__Data supplied__.
- - -

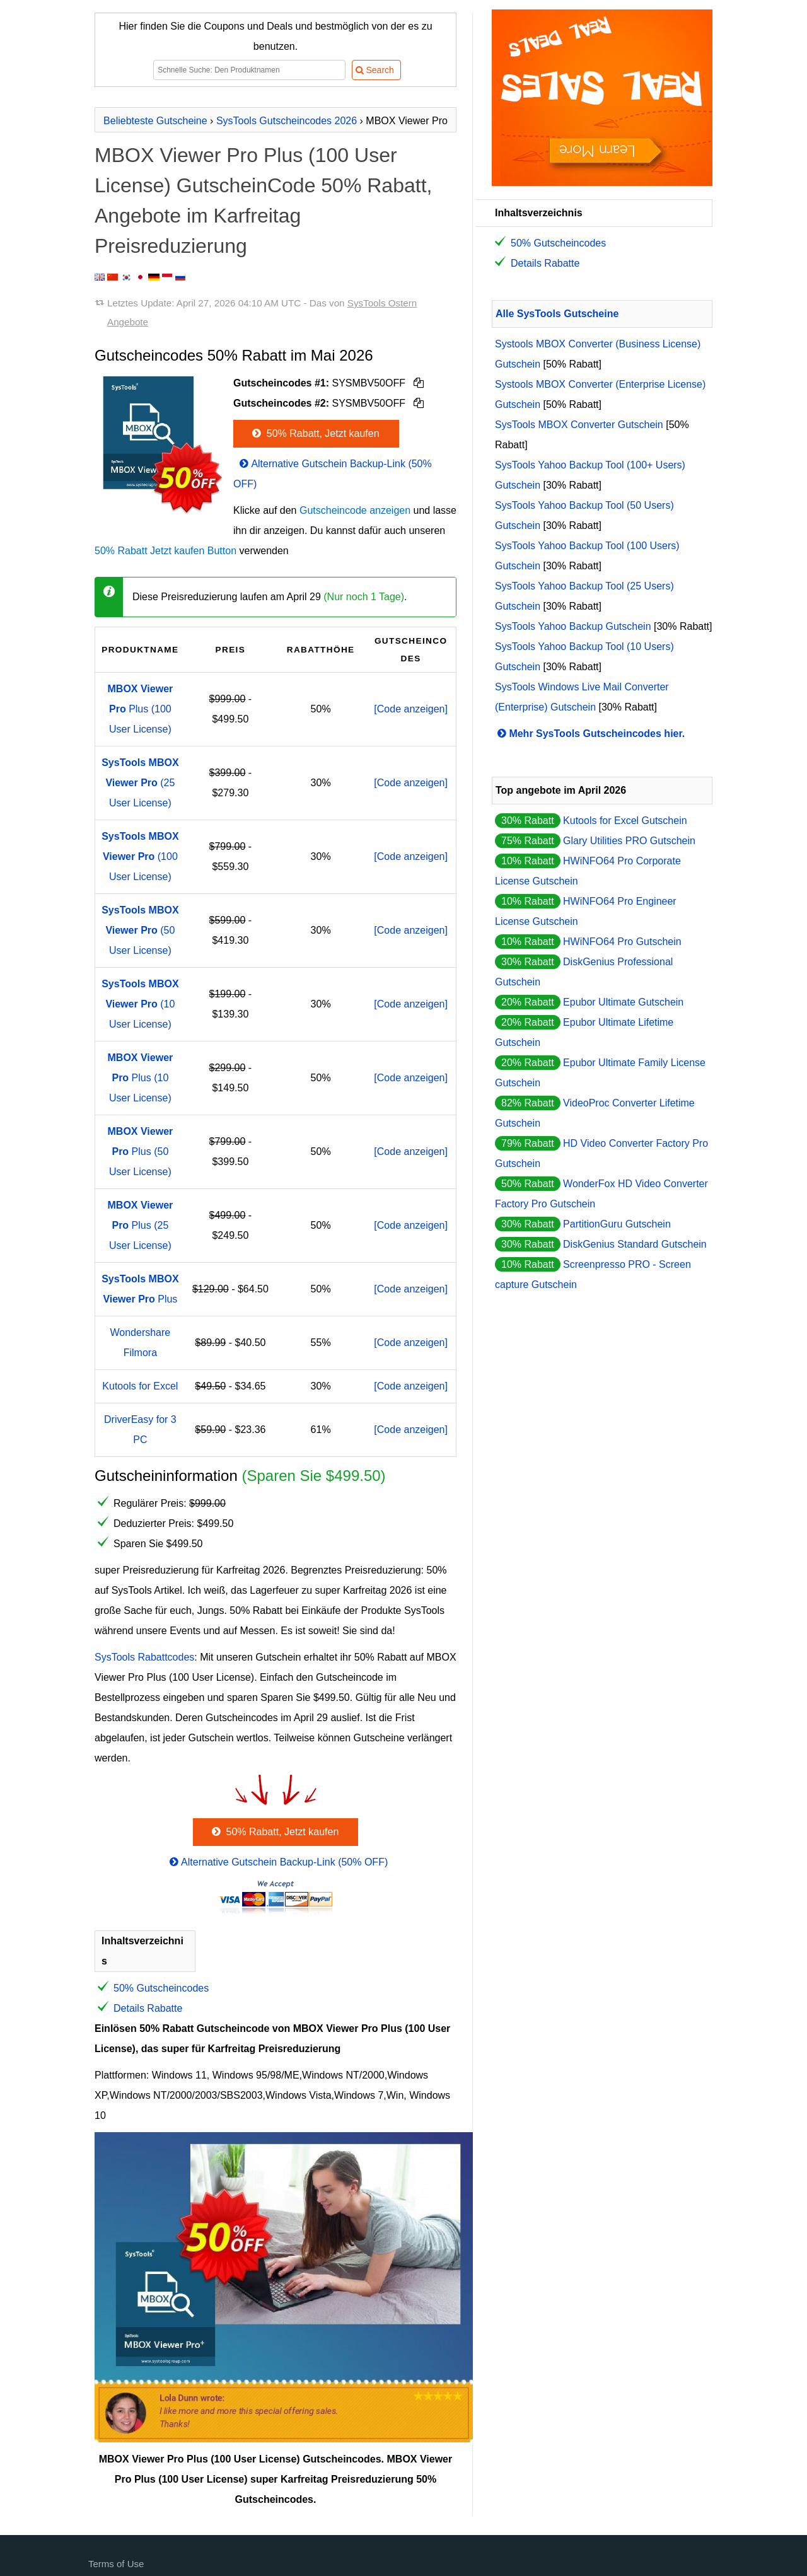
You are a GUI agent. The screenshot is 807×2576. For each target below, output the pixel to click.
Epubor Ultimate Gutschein (623, 1002)
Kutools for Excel (140, 1386)
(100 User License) (140, 856)
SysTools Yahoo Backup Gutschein (573, 626)
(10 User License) (140, 1004)
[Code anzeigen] (411, 709)
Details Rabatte (147, 2008)
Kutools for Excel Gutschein (625, 820)
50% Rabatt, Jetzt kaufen (315, 433)
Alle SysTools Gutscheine (557, 313)
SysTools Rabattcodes (144, 1657)
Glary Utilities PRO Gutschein (629, 840)
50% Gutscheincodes (161, 1988)
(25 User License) (140, 782)
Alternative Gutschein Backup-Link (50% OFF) (277, 1862)
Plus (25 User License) (140, 1225)
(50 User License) (140, 930)
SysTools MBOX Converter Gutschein (579, 424)
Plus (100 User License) (140, 708)
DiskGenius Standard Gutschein (635, 1244)
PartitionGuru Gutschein (617, 1224)
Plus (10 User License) (140, 1077)
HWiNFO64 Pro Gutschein (622, 941)
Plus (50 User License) (140, 1151)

- - -

__Task instructions__. Look through the listing and return each line containing the word "Excel".

__Completed task__.
Kutools for Excel (140, 1386)
Kutools for Excel Gutschein (625, 820)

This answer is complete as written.